Moreover, because Vermilion walleyes grow slowly and have high mortality, computer modeling showed the regulation would boost numbers of 15-plus-inch walleyes only 25 to 35 percent. And even then, Drake explains, it could be 20 years before she could tell whether the increase was due to the 15-inch minimum size limit or to natural factors.
"That's because you could get a big year class and then for a few years everyone is catching all those fish," she said. "It takes a few generations of fish moving through the lake's walleye population before you can determine what's causing what."

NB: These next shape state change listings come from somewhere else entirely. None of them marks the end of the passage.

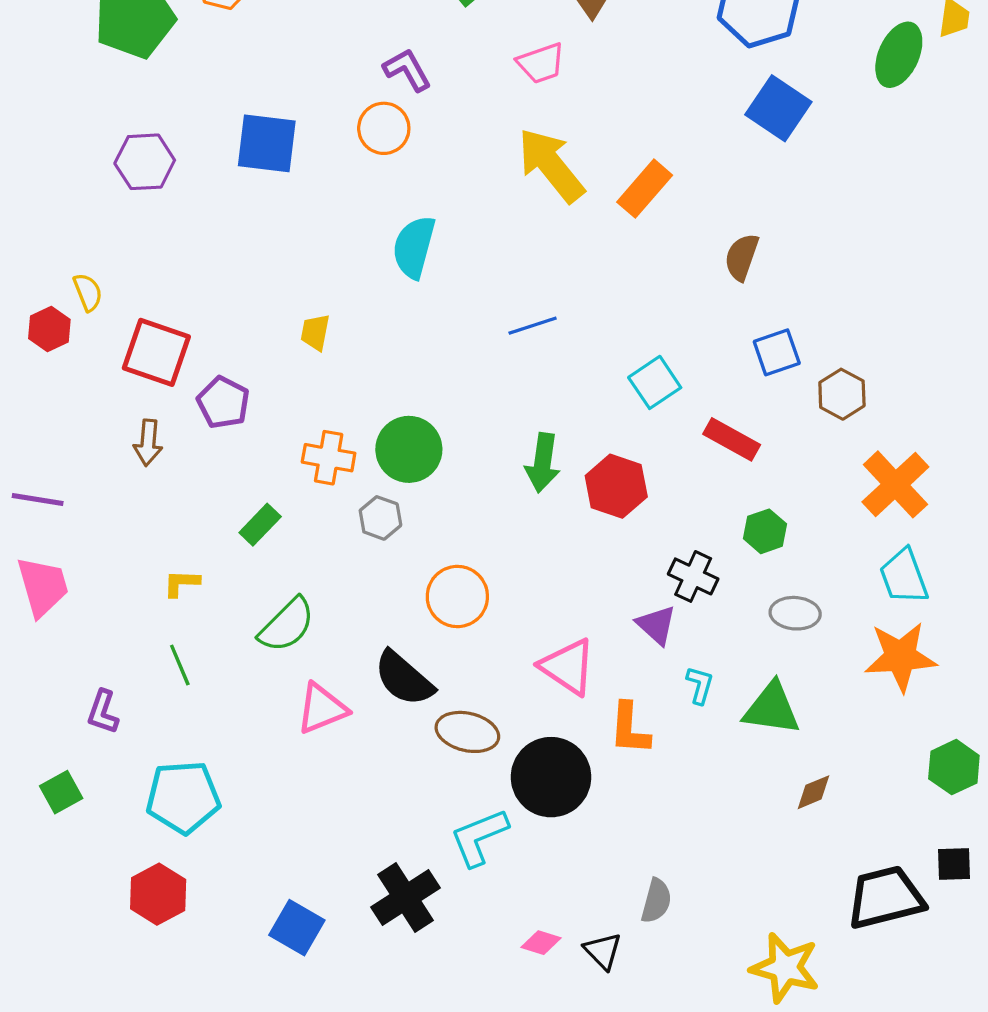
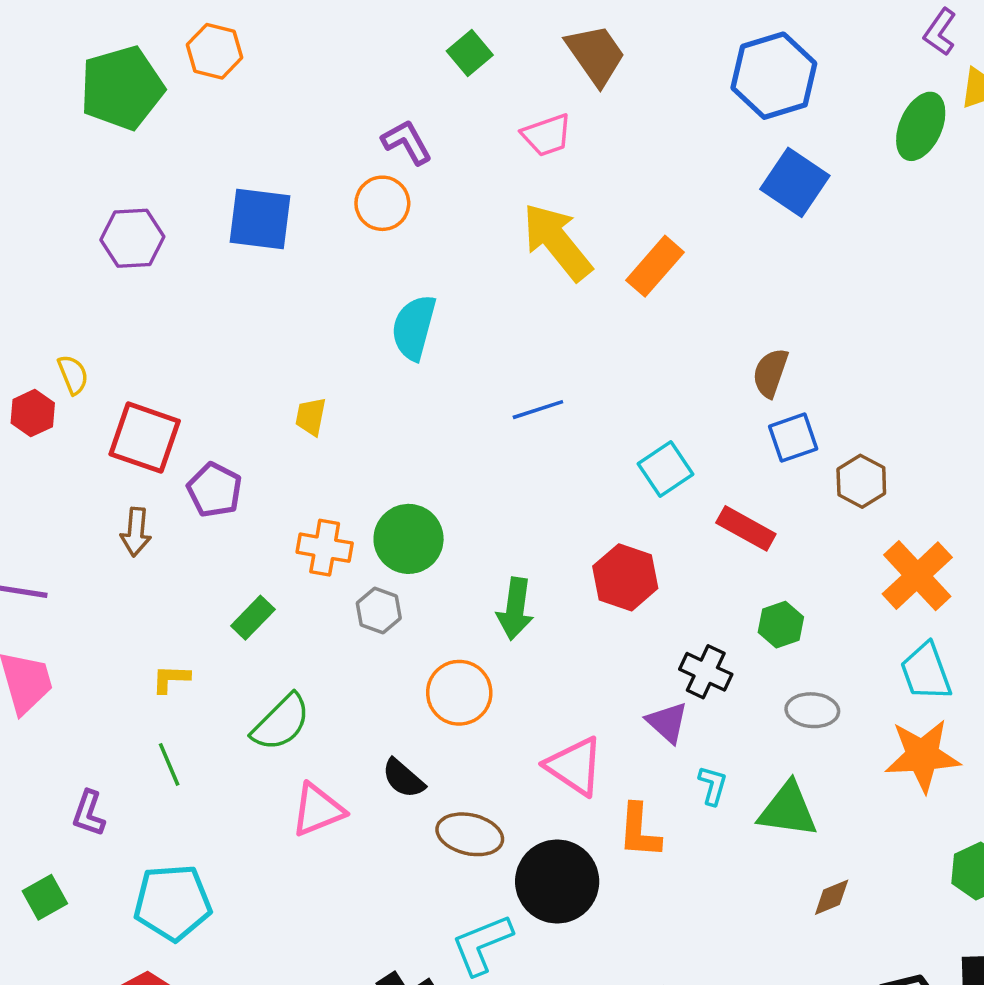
brown semicircle: (742, 257) -> (770, 373), moved
green arrow: (543, 463) -> (515, 609), moved
black semicircle: (404, 678) -> (403, 778), size x0.7

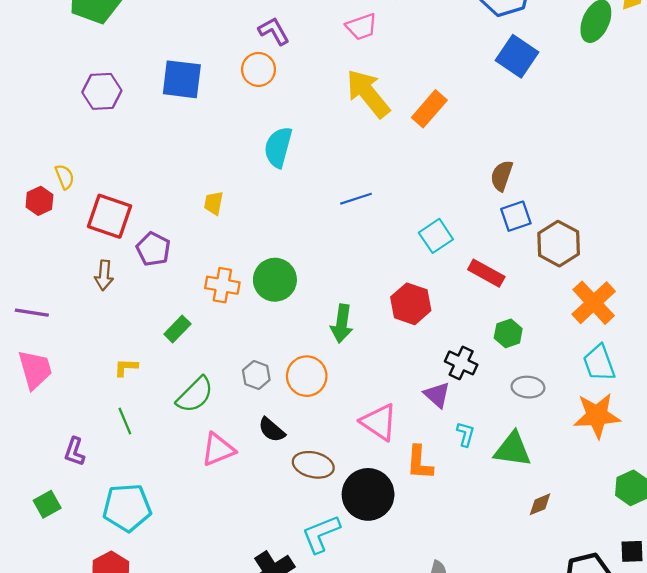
brown hexagon: (861, 481) -> (559, 244), size x1.4
gray hexagon: (379, 611) -> (256, 375), moved

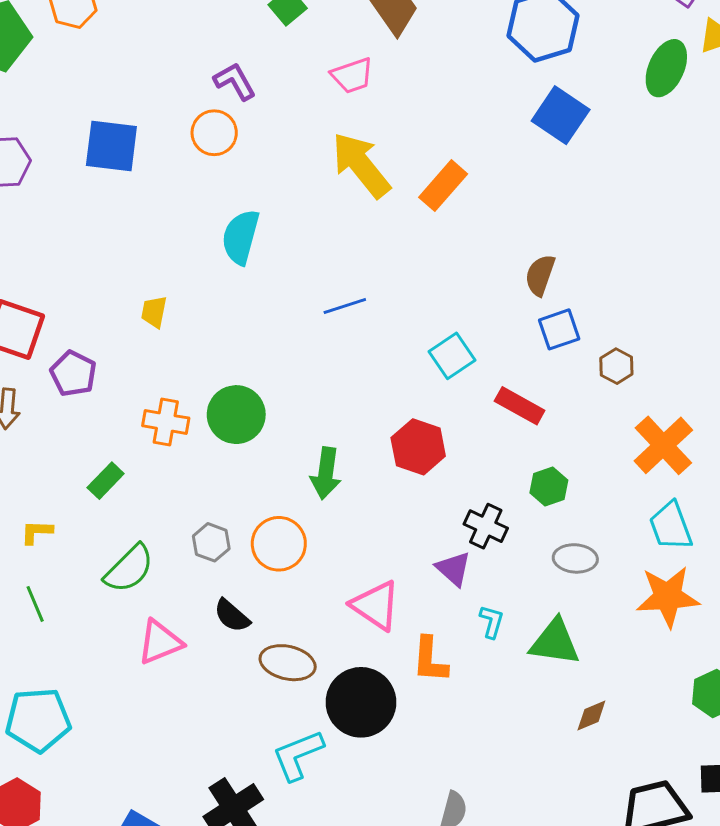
brown hexagon: (559, 244) -> (616, 366), size x0.6

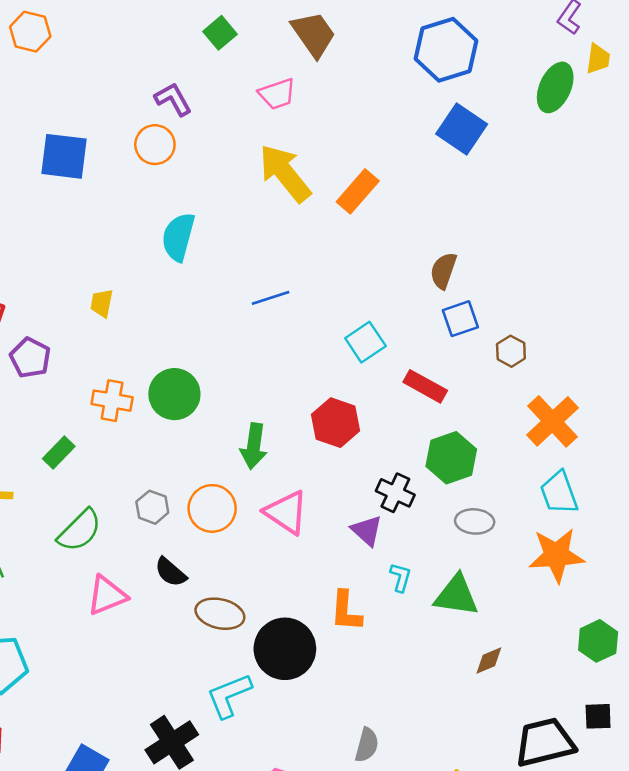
green hexagon: (549, 487) -> (451, 458), size x1.5
pink triangle: (376, 605) -> (286, 512), moved

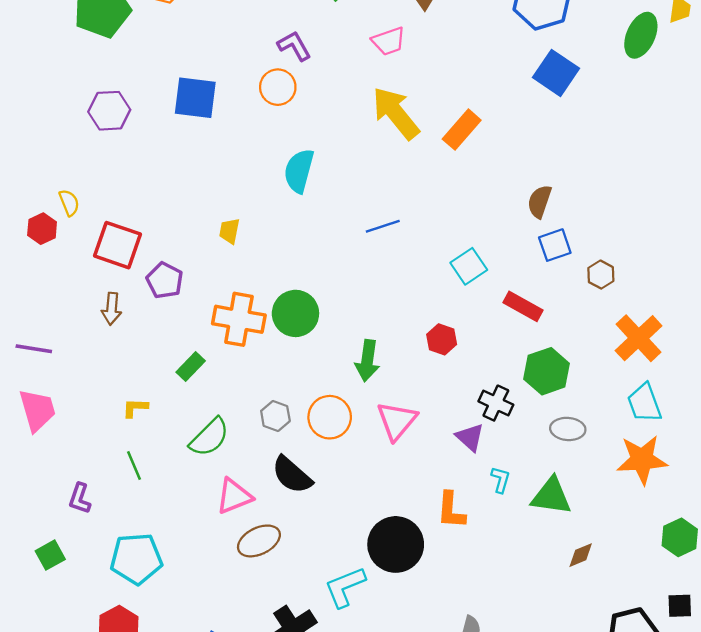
orange cross: (112, 401) -> (239, 319), size x1.4
red hexagon: (336, 423) -> (442, 339), size x0.7
pink triangle: (286, 512) -> (397, 421), turned 36
black semicircle: (171, 572) -> (292, 475), size x1.4
brown ellipse: (220, 614) -> (259, 541), moved, turned -39

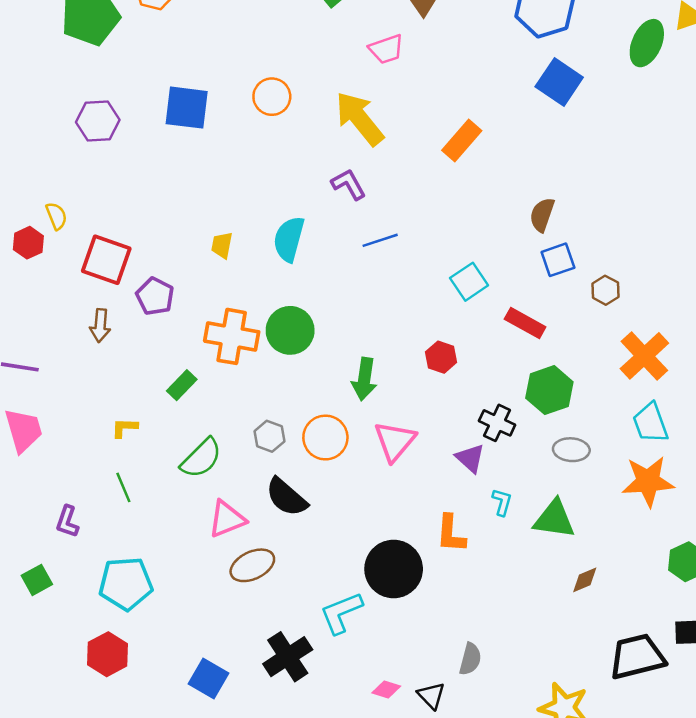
purple L-shape: (294, 46) -> (349, 184), moved
yellow arrow: (396, 113) -> (359, 119), moved
cyan semicircle: (299, 171) -> (289, 239), moved

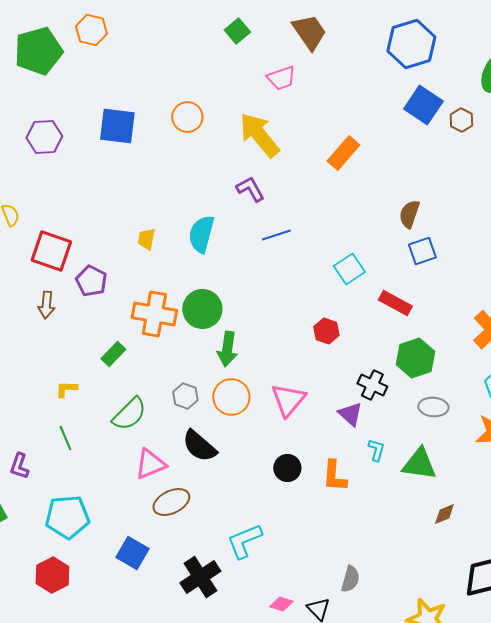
brown hexagon: (605, 290) -> (461, 120), moved
green arrow: (364, 379) -> (227, 349), moved
black circle: (394, 569) -> (287, 468), moved, size x0.6
blue square: (209, 679) -> (132, 553), moved

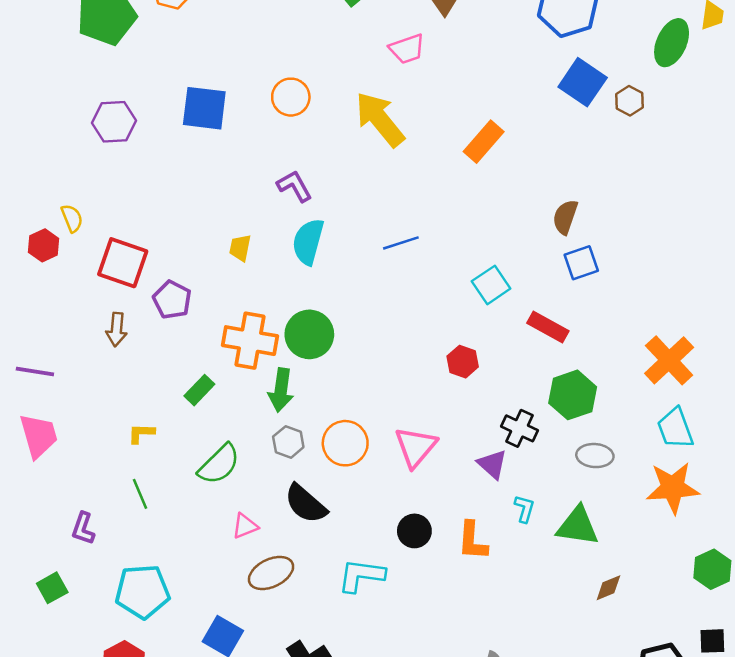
purple L-shape: (250, 189) -> (295, 186), moved
green arrow: (227, 349) -> (281, 390), moved
pink triangle: (150, 464) -> (245, 526), size x0.7
cyan L-shape: (244, 541) -> (361, 575), moved, turned 30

Sensing that the proposed plan's pain would far outweigh the possible gain, the club and association members decided not to pursue the 15-inch minimum regulation on Vermilion.
Not always welcome
When fisheries researchers analyze information and suggest how a fishery can be improved, they don't always get a good reception from anglers. Recent analysis of information from Lake Winnibigoshish showed that anglers there were overharvesting perch. The regulation with the best chance of restoring Winni's
perch population, Pereira told local anglers and resort owners, was to lower the possession limit from 100 to 25 or 30. "That wasn't well accepted," he said.
What happens when researchers report bad news?
"Our job is to crunch the management data and then help present the information to the public," Pereira said. "After that it's up to anglers and fisheries managers to figure out which option would be appropriate."